Experiment 1b repeated the procedure used in Experiment 1a, but utilized a smaller number of posers within each categorization task. As we speculated in the introduction, the differential findings reported by Aguado et al. (2009) and Atkinson et al. (2005) and Karnadewi and Lipp (2011) may reflect the numbers of individuals displayed within the sex and expression tasks and the differential ease of processing sex and emotion information. On the basis of the findings reported by Le Gal and Bruce, Atkinson et al., and Karnadewi and Lipp, we predicted that there would be no symmetrical interaction between face sex and emotional expression if a smaller stimulus set of four faces were used.

Experiment 1b: Categorization of four individuals

Method

Participants

Twenty-four participants (seven males, 17 females; age range: 17–28 years, M = 18.96 years), who had not participated in Experiment 1a, received course credits in exchange for participation. All participants provided informed consent and had normal or corrected-to-normal vision.

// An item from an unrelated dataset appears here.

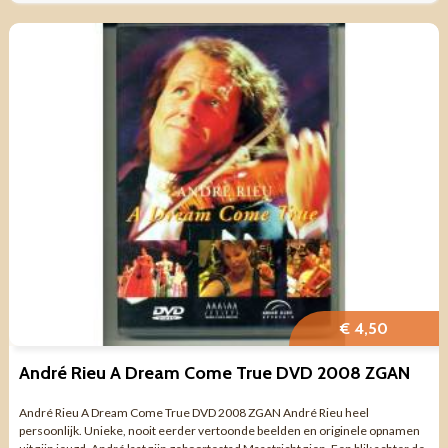
€ 4,50
André Rieu A Dream Come True DVD 2008 ZGAN
André Rieu A Dream Come True DVD 2008 ZGAN André Rieu heel
persoonlijk. Unieke, nooit eerder vertoonde beelden en originele opnamen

Apparatus and stimuli, procedure, and data reduction and analysis

The apparatus and stimulus materials were identical to those in Experiment 1a. All participants performed four categorization tasks, two of which formed Experiment 1b. The other two tasks used pictures of faces that were different from the ones used in the tasks comprising Experiment 1b. Preliminary analyses failed to find a difference in task performance related to whether the tasks reported here were performed first or second. The expression and sex categorization tasks involved pictures of four different individuals (i.e., angry male, happy male, angry female, happy female) that were repeated 16 times, for a total of 64 trials. Eight different sets of four pictures were created at random from the total set of 32 used in Experiment 1, and three participants each were presented with a particular set. The same faces were presented in the sex and expression categorization tasks for each participant, but across participants, all of the pictures used in Experiment 1 were employed as stimuli. Preliminary analyses confirmed that the task sequence had no effect on the pattern of results. Two 2 (Sex: male vs. female) × 2 (Expression: happy vs. angry) repeated measures ANOVAs were conducted on the data from the expression and sex categorization tasks.

Results

As is shown in the lower left panel of Fig. 1, and in contrast to the results of Experiment 1a, the interactive pattern between sex and expression failed to emerge in the expression categorization task, F(1, 23) < 1.10. A main effect of expression was evident, F(1, 23) = 5.09, p = .034, η p 2 = .181, indicating faster categorization of happy expressions. Error rates in the expression task were low overall, <8.60 % across all conditions, and did not differ across conditions, all F < 2.50, n.s.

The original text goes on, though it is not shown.